▶ _Instructions for the task_: Given the listing below, write out exactly the lines starting with the line that has "moda. Nel mondo dell’edilizia viene" and going on through the line that has "alla ricerca di un materiale in grado di", both kept.
BEGIN Data for processing
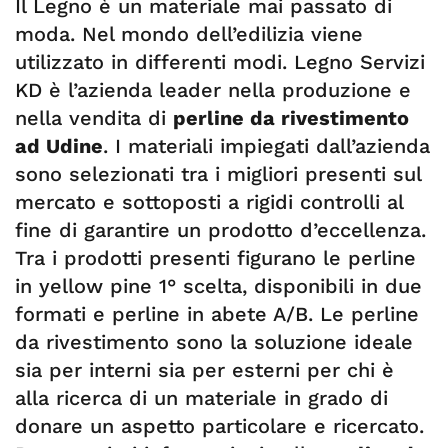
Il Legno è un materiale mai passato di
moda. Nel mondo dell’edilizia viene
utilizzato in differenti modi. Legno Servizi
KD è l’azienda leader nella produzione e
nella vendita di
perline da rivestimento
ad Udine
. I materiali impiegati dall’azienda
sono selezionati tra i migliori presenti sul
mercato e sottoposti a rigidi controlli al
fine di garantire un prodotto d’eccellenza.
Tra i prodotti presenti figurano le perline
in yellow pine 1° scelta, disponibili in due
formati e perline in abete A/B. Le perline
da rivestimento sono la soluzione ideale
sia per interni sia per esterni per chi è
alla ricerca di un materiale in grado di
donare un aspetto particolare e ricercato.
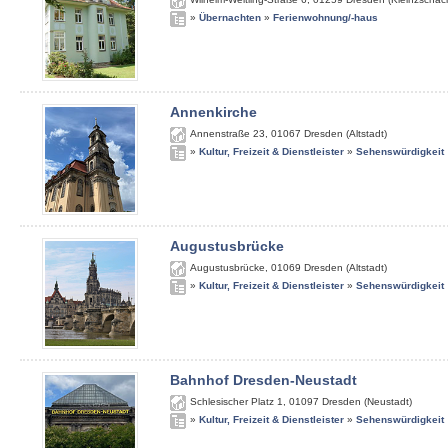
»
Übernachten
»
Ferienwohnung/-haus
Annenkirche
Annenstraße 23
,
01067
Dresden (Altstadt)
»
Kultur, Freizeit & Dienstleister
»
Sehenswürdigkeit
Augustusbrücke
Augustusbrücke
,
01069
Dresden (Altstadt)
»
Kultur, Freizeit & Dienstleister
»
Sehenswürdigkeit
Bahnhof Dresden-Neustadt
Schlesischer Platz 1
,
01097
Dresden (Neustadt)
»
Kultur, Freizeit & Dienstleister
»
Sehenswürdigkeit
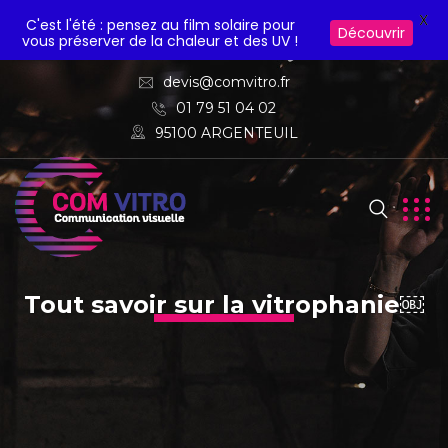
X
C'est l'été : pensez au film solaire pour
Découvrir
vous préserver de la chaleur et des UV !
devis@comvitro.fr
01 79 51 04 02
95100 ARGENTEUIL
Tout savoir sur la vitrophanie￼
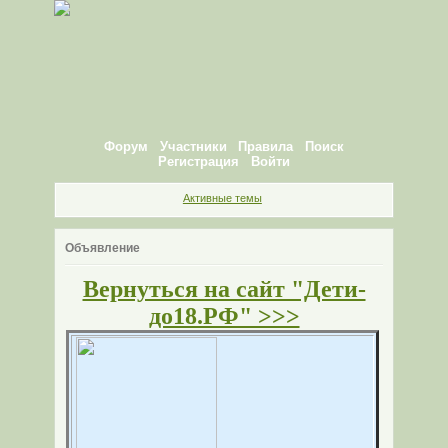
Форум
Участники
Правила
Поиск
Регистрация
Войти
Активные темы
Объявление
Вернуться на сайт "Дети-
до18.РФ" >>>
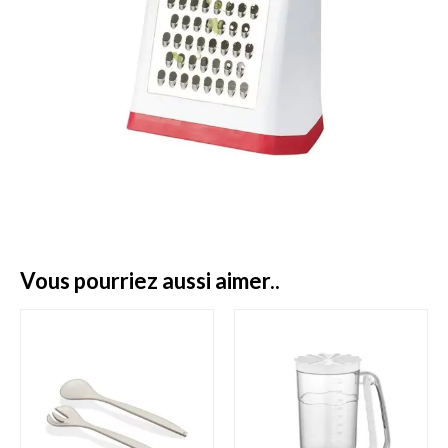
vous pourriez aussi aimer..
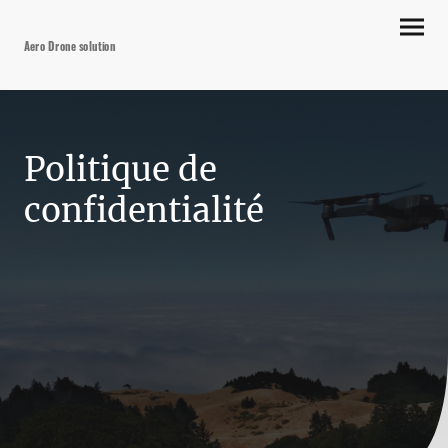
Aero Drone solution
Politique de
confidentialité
END Data for processing
▶ _Solution for this problem_:
moda. Nel mondo dell’edilizia viene
utilizzato in differenti modi. Legno Servizi
KD è l’azienda leader nella produzione e
nella vendita di
perline da rivestimento
ad Udine
. I materiali impiegati dall’azienda
sono selezionati tra i migliori presenti sul
mercato e sottoposti a rigidi controlli al
fine di garantire un prodotto d’eccellenza.
Tra i prodotti presenti figurano le perline
in yellow pine 1° scelta, disponibili in due
formati e perline in abete A/B. Le perline
da rivestimento sono la soluzione ideale
sia per interni sia per esterni per chi è
alla ricerca di un materiale in grado di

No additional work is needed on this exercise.